_What is expected_
Print every record exactly as it appears. Leave the pictures out.

_Material provided_
+++++
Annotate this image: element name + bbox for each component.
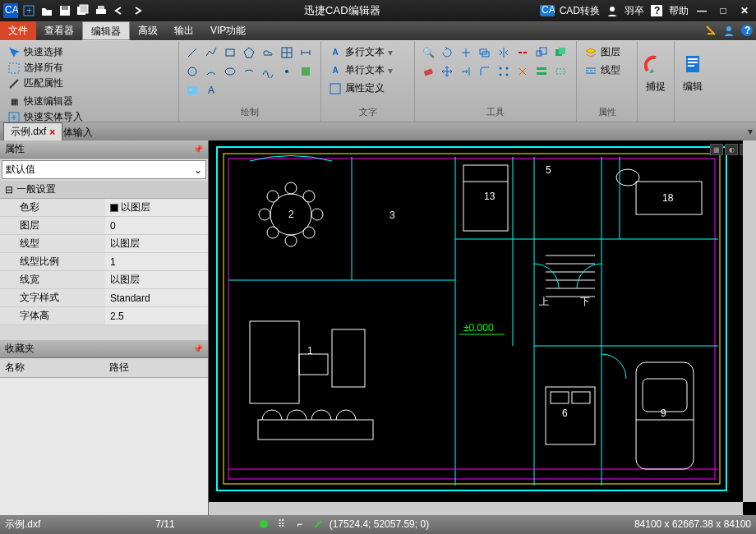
print-icon[interactable] [94,3,108,18]
edit-button[interactable]: 编辑 [676,44,709,102]
status-file: 示例.dxf [5,518,40,532]
copy-tool-icon[interactable] [552,44,569,61]
capture-button[interactable]: 捕捉 [639,44,672,102]
svg-rect-18 [9,63,19,73]
offset-icon[interactable] [477,44,493,61]
tab-vip[interactable]: VIP功能 [202,21,254,40]
ribbon-group-tools: 工具 [420,104,571,118]
maximize-button[interactable]: □ [715,2,731,19]
point-icon[interactable] [279,63,295,80]
help-icon[interactable]: ? [649,3,664,18]
svg-rect-5 [62,6,68,10]
align-icon[interactable] [533,63,550,80]
attr-def-button[interactable]: 属性定义 [326,81,409,96]
rotate-icon[interactable] [439,44,455,61]
hatch-icon[interactable] [279,44,295,61]
horizontal-scrollbar[interactable] [209,502,743,515]
property-row[interactable]: 色彩以图层 [0,199,208,217]
new-icon[interactable]: + [21,3,36,18]
open-icon[interactable] [39,3,54,18]
svg-point-69 [303,191,315,202]
layer-button[interactable]: 图层 [582,44,632,60]
undo-icon[interactable] [112,3,127,18]
save-all-icon[interactable] [76,3,90,18]
redo-icon[interactable] [130,3,145,18]
cad-convert-link[interactable]: CAD转换 [560,4,600,18]
view-shade-icon[interactable]: ◐ [725,144,738,155]
mirror-icon[interactable] [496,44,512,61]
break-icon[interactable] [514,44,531,61]
close-file-icon[interactable]: × [49,127,55,138]
property-row[interactable]: 线宽以图层 [0,271,208,289]
property-row[interactable]: 文字样式Standard [0,289,208,307]
ellipse-icon[interactable] [222,63,238,80]
user-icon[interactable] [605,3,620,18]
circle-icon[interactable] [184,63,201,80]
extend-icon[interactable] [458,63,474,80]
eraser-icon[interactable] [420,63,436,80]
tools-grid: 🔍 [420,44,571,80]
menu-help-icon[interactable]: ? [738,21,756,39]
dimension-icon[interactable] [297,44,314,61]
single-text-button[interactable]: A单行文本▾ [326,62,409,78]
svg-text:CAD: CAD [5,4,18,16]
tab-viewer[interactable]: 查看器 [36,21,82,40]
grid-icon[interactable]: ⠿ [275,518,288,531]
stretch-icon[interactable] [552,63,569,80]
multi-text-button[interactable]: A多行文本▾ [326,44,409,60]
tab-file[interactable]: 文件 [0,21,36,40]
properties-panel-header: 属性 📌 [0,140,208,159]
polyline-icon[interactable] [203,44,219,61]
select-all-button[interactable]: 选择所有 [5,60,87,76]
tab-advanced[interactable]: 高级 [130,21,166,40]
svg-point-25 [225,68,235,75]
quick-select-button[interactable]: 快速选择 [5,44,87,60]
menu-settings-icon[interactable] [702,21,720,39]
save-icon[interactable] [58,3,72,18]
menu-user-icon[interactable] [720,21,738,39]
property-row[interactable]: 线型以图层 [0,235,208,253]
view-wireframe-icon[interactable]: ▦ [710,144,723,155]
fillet-icon[interactable] [477,63,493,80]
close-button[interactable]: ✕ [736,2,753,19]
ortho-icon[interactable]: ⌐ [293,518,307,531]
help-link[interactable]: 帮助 [669,4,689,18]
zoom-icon[interactable]: 🔍 [420,44,436,61]
tab-bar-dropdown-icon[interactable]: ▾ [748,126,753,137]
linetype-button[interactable]: 线型 [582,62,632,78]
user-name[interactable]: 羽卒 [625,4,644,18]
polygon-icon[interactable] [241,44,257,61]
image-icon[interactable] [184,82,201,99]
osnap-icon[interactable] [311,518,325,531]
array-icon[interactable] [496,63,512,80]
vertical-scrollbar[interactable] [743,140,756,502]
minimize-button[interactable]: — [694,2,710,19]
snap-icon[interactable] [257,518,270,531]
tab-editor[interactable]: 编辑器 [82,21,130,40]
match-properties-button[interactable]: 匹配属性 [5,76,87,91]
explode-icon[interactable] [514,63,531,80]
trim-icon[interactable] [458,44,474,61]
rect-icon[interactable] [222,44,238,61]
spline-icon[interactable] [260,63,276,80]
scale-icon[interactable] [533,44,550,61]
cad-canvas[interactable]: ±0.000 上 下 1 2 3 5 6 9 13 18 ▦ ◐ ✕ Model [209,140,756,515]
cloud-icon[interactable] [260,44,276,61]
text-tool-icon[interactable]: A [203,82,219,99]
ellipse-arc-icon[interactable] [241,63,257,80]
property-row[interactable]: 线型比例1 [0,253,208,271]
arc-icon[interactable] [203,63,219,80]
file-tab[interactable]: 示例.dxf × [3,122,62,140]
property-row[interactable]: 图层0 [0,217,208,235]
default-dropdown[interactable]: 默认值⌄ [2,160,206,179]
pin-icon[interactable]: 📌 [193,344,203,353]
block-icon[interactable] [297,63,314,80]
tab-output[interactable]: 输出 [166,21,202,40]
property-row[interactable]: 字体高2.5 [0,307,208,325]
move-icon[interactable] [439,63,455,80]
collapse-icon[interactable]: ⊟ [5,184,13,196]
general-section[interactable]: ⊟ 一般设置 [0,181,208,199]
pin-icon[interactable]: 📌 [193,145,203,154]
line-icon[interactable] [184,44,201,61]
svg-rect-7 [80,5,88,13]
+++++
_Solved problem_
Annotate this image: element name + bbox for each component.
print-icon[interactable] [94,3,108,18]
edit-button[interactable]: 编辑 [676,44,709,102]
status-file: 示例.dxf [5,518,40,532]
copy-tool-icon[interactable] [552,44,569,61]
capture-button[interactable]: 捕捉 [639,44,672,102]
svg-rect-18 [9,63,19,73]
offset-icon[interactable] [477,44,493,61]
tab-vip[interactable]: VIP功能 [202,21,254,40]
ribbon-group-tools: 工具 [420,104,571,118]
maximize-button[interactable]: □ [715,2,731,19]
point-icon[interactable] [279,63,295,80]
help-icon[interactable]: ? [649,3,664,18]
svg-rect-5 [62,6,68,10]
align-icon[interactable] [533,63,550,80]
attr-def-button[interactable]: 属性定义 [326,81,409,96]
rotate-icon[interactable] [439,44,455,61]
hatch-icon[interactable] [279,44,295,61]
horizontal-scrollbar[interactable] [209,502,743,515]
property-row[interactable]: 色彩以图层 [0,199,208,217]
new-icon[interactable]: + [21,3,36,18]
open-icon[interactable] [39,3,54,18]
svg-point-69 [303,191,315,202]
layer-button[interactable]: 图层 [582,44,632,60]
undo-icon[interactable] [112,3,127,18]
save-all-icon[interactable] [76,3,90,18]
redo-icon[interactable] [130,3,145,18]
cad-convert-link[interactable]: CAD转换 [560,4,600,18]
view-shade-icon[interactable]: ◐ [725,144,738,155]
mirror-icon[interactable] [496,44,512,61]
break-icon[interactable] [514,44,531,61]
close-file-icon[interactable]: × [49,127,55,138]
property-row[interactable]: 线宽以图层 [0,271,208,289]
property-row[interactable]: 文字样式Standard [0,289,208,307]
ellipse-icon[interactable] [222,63,238,80]
user-icon[interactable] [605,3,620,18]
circle-icon[interactable] [184,63,201,80]
extend-icon[interactable] [458,63,474,80]
eraser-icon[interactable] [420,63,436,80]
tools-grid: 🔍 [420,44,571,80]
menu-help-icon[interactable]: ? [738,21,756,39]
dimension-icon[interactable] [297,44,314,61]
single-text-button[interactable]: A单行文本▾ [326,62,409,78]
svg-text:CAD: CAD [5,4,18,16]
tab-viewer[interactable]: 查看器 [36,21,82,40]
grid-icon[interactable]: ⠿ [275,518,288,531]
stretch-icon[interactable] [552,63,569,80]
multi-text-button[interactable]: A多行文本▾ [326,44,409,60]
tab-file[interactable]: 文件 [0,21,36,40]
properties-panel-header: 属性 📌 [0,140,208,159]
polyline-icon[interactable] [203,44,219,61]
select-all-button[interactable]: 选择所有 [5,60,87,76]
tab-advanced[interactable]: 高级 [130,21,166,40]
svg-point-25 [225,68,235,75]
quick-select-button[interactable]: 快速选择 [5,44,87,60]
menu-settings-icon[interactable] [702,21,720,39]
save-icon[interactable] [58,3,72,18]
menu-user-icon[interactable] [720,21,738,39]
property-row[interactable]: 线型以图层 [0,235,208,253]
view-wireframe-icon[interactable]: ▦ [710,144,723,155]
fillet-icon[interactable] [477,63,493,80]
close-button[interactable]: ✕ [736,2,753,19]
ortho-icon[interactable]: ⌐ [293,518,307,531]
help-link[interactable]: 帮助 [669,4,689,18]
zoom-icon[interactable]: 🔍 [420,44,436,61]
tab-bar-dropdown-icon[interactable]: ▾ [748,126,753,137]
linetype-button[interactable]: 线型 [582,62,632,78]
user-name[interactable]: 羽卒 [625,4,644,18]
polygon-icon[interactable] [241,44,257,61]
image-icon[interactable] [184,82,201,99]
osnap-icon[interactable] [311,518,325,531]
array-icon[interactable] [496,63,512,80]
vertical-scrollbar[interactable] [743,140,756,502]
minimize-button[interactable]: — [694,2,710,19]
snap-icon[interactable] [257,518,270,531]
tab-editor[interactable]: 编辑器 [82,21,130,40]
match-properties-button[interactable]: 匹配属性 [5,76,87,91]
explode-icon[interactable] [514,63,531,80]
trim-icon[interactable] [458,44,474,61]
rect-icon[interactable] [222,44,238,61]
spline-icon[interactable] [260,63,276,80]
scale-icon[interactable] [533,44,550,61]
cad-canvas[interactable]: ±0.000 上 下 1 2 3 5 6 9 13 18 ▦ ◐ ✕ Model [209,140,756,515]
cloud-icon[interactable] [260,44,276,61]
text-tool-icon[interactable]: A [203,82,219,99]
ellipse-arc-icon[interactable] [241,63,257,80]
property-row[interactable]: 线型比例1 [0,253,208,271]
arc-icon[interactable] [203,63,219,80]
file-tab[interactable]: 示例.dxf × [3,122,62,140]
property-row[interactable]: 图层0 [0,217,208,235]
default-dropdown[interactable]: 默认值⌄ [2,160,206,179]
pin-icon[interactable]: 📌 [193,344,203,353]
block-icon[interactable] [297,63,314,80]
tab-output[interactable]: 输出 [166,21,202,40]
property-row[interactable]: 字体高2.5 [0,307,208,325]
move-icon[interactable] [439,63,455,80]
collapse-icon[interactable]: ⊟ [5,184,13,196]
general-section[interactable]: ⊟ 一般设置 [0,181,208,199]
pin-icon[interactable]: 📌 [193,145,203,154]
line-icon[interactable] [184,44,201,61]
svg-rect-7 [80,5,88,13]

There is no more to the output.